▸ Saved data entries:
==*==
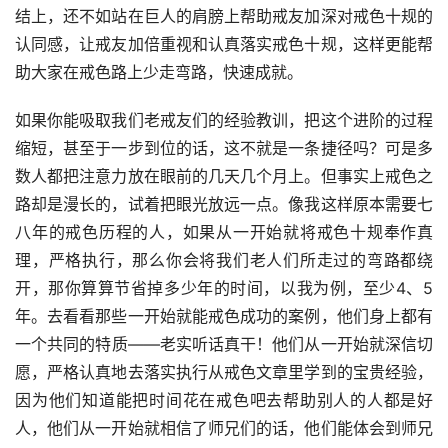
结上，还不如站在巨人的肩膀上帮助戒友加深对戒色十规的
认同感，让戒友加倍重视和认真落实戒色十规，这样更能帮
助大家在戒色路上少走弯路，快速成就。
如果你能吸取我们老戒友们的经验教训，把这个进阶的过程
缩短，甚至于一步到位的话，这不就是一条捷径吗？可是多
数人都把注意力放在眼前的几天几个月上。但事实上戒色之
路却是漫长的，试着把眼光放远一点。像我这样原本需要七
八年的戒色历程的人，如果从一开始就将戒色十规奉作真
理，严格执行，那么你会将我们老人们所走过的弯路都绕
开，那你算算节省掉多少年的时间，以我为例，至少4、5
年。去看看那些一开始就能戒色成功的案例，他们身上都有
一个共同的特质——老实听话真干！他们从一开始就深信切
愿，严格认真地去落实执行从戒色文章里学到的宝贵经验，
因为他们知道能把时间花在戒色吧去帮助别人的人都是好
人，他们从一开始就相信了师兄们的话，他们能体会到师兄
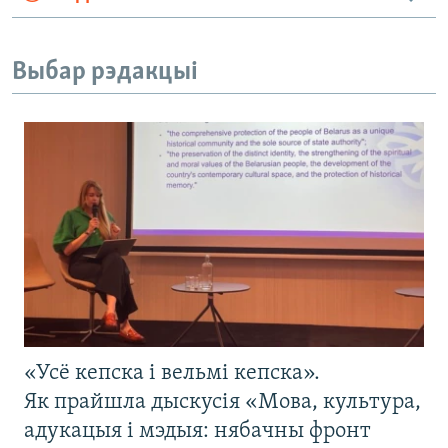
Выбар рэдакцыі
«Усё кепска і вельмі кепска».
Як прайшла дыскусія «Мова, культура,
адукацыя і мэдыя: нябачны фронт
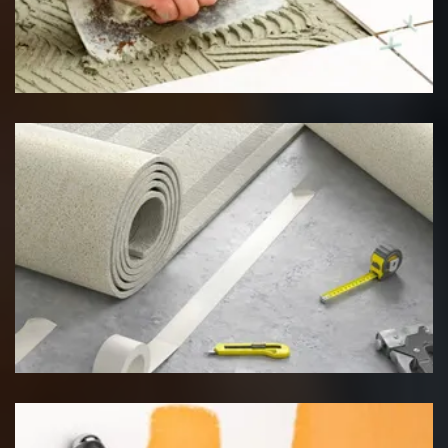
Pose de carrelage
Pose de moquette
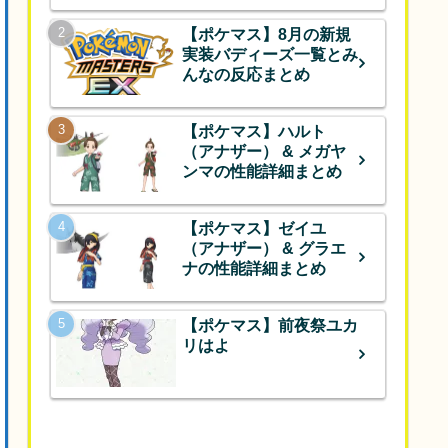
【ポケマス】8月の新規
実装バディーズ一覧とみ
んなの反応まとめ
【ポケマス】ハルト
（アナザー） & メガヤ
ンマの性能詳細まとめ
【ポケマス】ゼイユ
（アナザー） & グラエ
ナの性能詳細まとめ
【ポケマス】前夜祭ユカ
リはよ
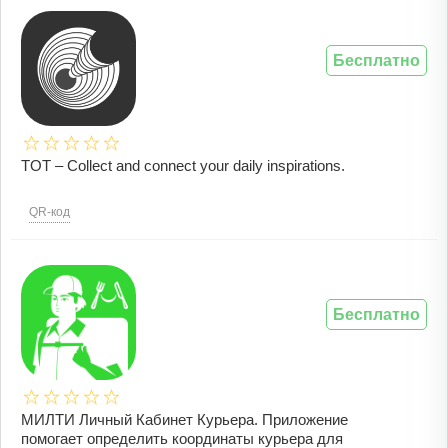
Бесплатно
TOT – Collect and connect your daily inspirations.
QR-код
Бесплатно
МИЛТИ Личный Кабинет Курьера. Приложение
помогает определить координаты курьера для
==*==
Check every line above for the string "ポケマス" and copy those that have it.

▸ RESULT BELOW:
【ポケマス】8月の新規
【ポケマス】ハルト
【ポケマス】ゼイユ
【ポケマス】前夜祭ユカ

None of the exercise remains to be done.